In the AOZ1022 antihypertensive voltage regulator circuit, the main power dissipation elements are AOZ1022 and output inductors. The total power consumption of the converter circuit can be measured by subtracting the output power by input power.

The power loss of the inductor can be calculated by the output current of the inductance and DCR.

The actual knot temperature can be calculated with the power consumption and the thermal impedance computing of the environment in AOZ1022.

The maximum knot temperature of AOZ1022 is 150 ° C, which limits the maximum load current capacity. At different ambient temperatures, the maximum load current of AOZ1022 is shown in the heating capacity curve.

The thermal performance of AOZ1022 is greatly affected by the PCB layout. During the design process, users should be careful to ensure that integrated circuits work under the recommended environmental conditions.

AOZ1022 is encapsulated with Epad SO-8. The layout of the best electrical and thermal performance is listed below. Figure 3 shows the PCB layout example of AOZ1022.

1. LX pins are connected to the internal PFET and NFET drainage pipes. They are the largest opening nodes with low -resistance heat conduction paths and noise. Connect a large copper plane to the LX pin to help heat dissipation.

2. Do not use the heat dissipation connection of the V and PGND pins. Pate the most copper area on PGND tube and V tube feet to help heat dissipation.

3. The input capacitor should be as close to the V pins and PGND pins as much as possible.

4. Preferred ground plane. If you do not use ground planes, separate PGND from agng and connect them at only one point to avoid couples of PGND pins noise to AGND pins.

5. Make the current from LX to L to CO to PGND's current trajectory as short as possible.

6. Pour copper plane in all unused circuit board areas and connect it to a stable DC node, such as V, GND or V.
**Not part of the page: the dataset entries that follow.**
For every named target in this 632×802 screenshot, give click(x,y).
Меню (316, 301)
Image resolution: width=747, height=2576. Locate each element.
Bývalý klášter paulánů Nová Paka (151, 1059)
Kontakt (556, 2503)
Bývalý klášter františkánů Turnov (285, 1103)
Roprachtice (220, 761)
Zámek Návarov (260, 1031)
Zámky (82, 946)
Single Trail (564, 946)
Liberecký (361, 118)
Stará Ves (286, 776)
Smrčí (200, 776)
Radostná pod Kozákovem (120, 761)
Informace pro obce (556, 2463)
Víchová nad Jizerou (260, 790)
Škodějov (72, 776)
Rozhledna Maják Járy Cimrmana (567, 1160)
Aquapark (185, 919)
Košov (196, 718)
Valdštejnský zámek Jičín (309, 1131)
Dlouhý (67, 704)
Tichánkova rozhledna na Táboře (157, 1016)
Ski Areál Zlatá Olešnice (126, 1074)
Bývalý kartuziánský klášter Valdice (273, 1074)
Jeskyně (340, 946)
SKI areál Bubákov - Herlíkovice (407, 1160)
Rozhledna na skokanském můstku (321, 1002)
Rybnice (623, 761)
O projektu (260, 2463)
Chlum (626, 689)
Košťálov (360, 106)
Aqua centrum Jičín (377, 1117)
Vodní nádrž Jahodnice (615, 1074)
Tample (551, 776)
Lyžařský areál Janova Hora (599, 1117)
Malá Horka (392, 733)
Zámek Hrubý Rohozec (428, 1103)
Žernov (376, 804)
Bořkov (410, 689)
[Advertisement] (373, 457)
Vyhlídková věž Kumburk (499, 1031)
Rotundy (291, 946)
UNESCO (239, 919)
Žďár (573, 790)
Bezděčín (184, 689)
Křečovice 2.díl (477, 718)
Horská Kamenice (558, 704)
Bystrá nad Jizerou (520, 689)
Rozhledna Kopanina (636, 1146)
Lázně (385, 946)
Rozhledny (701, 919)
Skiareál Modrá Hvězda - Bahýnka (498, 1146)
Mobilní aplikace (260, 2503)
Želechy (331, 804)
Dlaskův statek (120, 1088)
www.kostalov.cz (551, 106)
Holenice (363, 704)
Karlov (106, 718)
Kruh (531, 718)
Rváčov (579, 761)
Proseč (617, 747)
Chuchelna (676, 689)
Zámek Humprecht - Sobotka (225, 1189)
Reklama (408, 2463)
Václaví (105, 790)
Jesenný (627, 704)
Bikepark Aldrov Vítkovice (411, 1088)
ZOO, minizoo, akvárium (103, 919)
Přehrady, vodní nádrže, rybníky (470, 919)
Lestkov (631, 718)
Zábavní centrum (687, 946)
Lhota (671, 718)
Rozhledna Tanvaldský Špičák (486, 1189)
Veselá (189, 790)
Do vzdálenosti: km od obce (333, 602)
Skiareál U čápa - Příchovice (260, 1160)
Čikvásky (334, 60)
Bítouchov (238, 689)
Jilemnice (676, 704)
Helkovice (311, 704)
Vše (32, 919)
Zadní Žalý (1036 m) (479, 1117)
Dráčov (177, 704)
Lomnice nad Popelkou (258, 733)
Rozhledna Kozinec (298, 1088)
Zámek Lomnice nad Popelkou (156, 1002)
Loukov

7. Keep the sensitive signal track away from the LX tube.

Packaging size, dfn 5x4

Note:

1. Size and tolerance conform to Asme Y14.5M-1994.

2. All units are millimeters.

3. The position and terminal number of the terminal#1 in line with the JEDEC publication 95 SP-002.

4. Size B is suitable for metalized terminals, measured between 0.15mm and 0.30mm from the tip of the terminal.If the other end of the terminal has an optional radius, the size B should not be measured in the radius area.

5. The coexistence is suitable for terminals and all other bottom metal.

6. The drawings shown only for explanation.

7. The size with*is for reference only

8. pin 3 and pin 7 melting with DAP.